## What you need to do:
Write out each line from the data below that includes the word "Website".

Saved data entries:
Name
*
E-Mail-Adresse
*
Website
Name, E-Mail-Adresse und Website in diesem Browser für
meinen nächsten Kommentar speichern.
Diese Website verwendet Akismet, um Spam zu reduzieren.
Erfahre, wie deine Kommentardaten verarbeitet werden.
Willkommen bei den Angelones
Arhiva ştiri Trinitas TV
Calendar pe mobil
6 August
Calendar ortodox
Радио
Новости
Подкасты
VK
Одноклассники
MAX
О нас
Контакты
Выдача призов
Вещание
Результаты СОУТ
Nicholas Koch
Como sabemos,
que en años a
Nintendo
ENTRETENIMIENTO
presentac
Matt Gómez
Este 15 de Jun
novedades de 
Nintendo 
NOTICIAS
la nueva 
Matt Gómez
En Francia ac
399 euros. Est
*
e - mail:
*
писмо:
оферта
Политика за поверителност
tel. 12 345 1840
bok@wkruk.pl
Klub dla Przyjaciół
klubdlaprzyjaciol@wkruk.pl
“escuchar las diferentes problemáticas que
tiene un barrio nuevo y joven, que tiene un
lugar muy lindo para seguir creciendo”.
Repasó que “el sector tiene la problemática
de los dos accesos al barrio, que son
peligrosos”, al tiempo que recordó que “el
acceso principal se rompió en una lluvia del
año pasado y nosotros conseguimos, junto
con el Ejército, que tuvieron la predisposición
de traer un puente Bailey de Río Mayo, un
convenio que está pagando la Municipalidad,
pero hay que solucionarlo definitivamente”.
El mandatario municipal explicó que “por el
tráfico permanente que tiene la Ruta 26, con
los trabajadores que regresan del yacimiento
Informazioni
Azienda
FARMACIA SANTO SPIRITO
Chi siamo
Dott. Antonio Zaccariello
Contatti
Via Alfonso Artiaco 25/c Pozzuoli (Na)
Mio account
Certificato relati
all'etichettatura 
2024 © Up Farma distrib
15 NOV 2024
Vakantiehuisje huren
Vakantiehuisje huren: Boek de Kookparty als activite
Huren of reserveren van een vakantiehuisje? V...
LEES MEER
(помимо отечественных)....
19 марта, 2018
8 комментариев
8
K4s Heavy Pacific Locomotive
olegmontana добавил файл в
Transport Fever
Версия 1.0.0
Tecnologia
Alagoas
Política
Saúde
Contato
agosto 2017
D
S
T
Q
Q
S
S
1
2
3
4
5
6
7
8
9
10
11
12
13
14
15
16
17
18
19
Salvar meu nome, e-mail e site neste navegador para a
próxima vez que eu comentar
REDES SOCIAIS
* * *
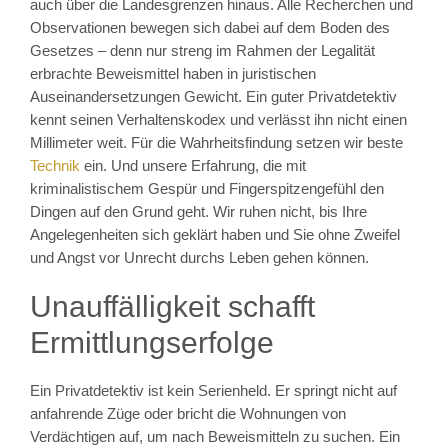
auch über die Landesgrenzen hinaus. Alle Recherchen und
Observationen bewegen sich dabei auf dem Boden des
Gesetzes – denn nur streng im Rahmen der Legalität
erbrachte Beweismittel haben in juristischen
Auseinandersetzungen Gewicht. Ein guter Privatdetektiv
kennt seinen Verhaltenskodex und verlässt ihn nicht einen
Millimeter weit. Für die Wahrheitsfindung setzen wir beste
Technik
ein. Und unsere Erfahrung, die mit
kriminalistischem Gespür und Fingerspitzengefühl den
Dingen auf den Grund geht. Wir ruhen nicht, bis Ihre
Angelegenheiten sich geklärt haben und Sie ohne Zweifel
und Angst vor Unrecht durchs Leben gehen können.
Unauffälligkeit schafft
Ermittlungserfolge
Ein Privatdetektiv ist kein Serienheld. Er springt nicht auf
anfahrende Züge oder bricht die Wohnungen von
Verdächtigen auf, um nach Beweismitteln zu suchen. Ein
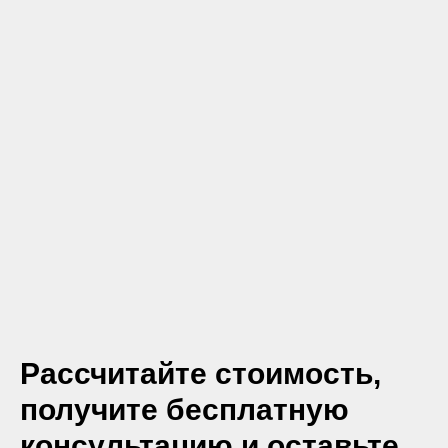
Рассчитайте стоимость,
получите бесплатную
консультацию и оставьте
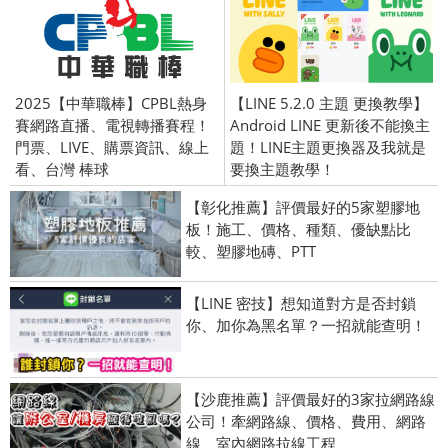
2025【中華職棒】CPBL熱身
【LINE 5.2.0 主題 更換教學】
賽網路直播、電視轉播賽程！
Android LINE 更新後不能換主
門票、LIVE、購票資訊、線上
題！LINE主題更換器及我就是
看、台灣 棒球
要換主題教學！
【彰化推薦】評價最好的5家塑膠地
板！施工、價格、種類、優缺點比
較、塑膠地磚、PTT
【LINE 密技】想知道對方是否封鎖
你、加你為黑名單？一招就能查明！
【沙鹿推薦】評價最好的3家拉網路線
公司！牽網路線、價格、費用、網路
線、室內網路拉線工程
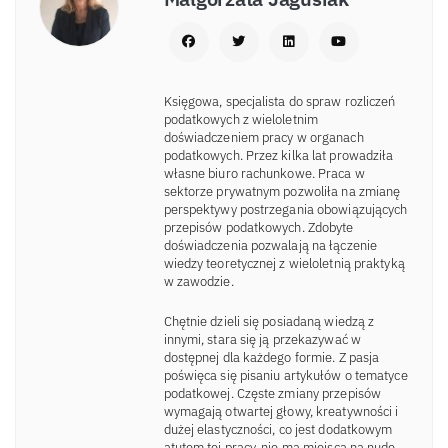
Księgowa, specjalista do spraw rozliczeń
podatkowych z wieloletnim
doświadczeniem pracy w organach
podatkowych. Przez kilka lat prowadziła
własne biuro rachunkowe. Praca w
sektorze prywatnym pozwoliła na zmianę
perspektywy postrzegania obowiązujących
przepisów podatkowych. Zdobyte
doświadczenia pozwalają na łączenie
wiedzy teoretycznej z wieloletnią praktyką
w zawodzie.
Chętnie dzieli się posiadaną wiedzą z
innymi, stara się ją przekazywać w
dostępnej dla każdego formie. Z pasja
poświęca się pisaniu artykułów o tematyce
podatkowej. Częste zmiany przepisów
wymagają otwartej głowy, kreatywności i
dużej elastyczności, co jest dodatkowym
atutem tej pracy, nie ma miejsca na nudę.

## Task response:
Website
Name, E-Mail-Adresse und Website in diesem Browser für
Diese Website verwendet Akismet, um Spam zu reduzieren.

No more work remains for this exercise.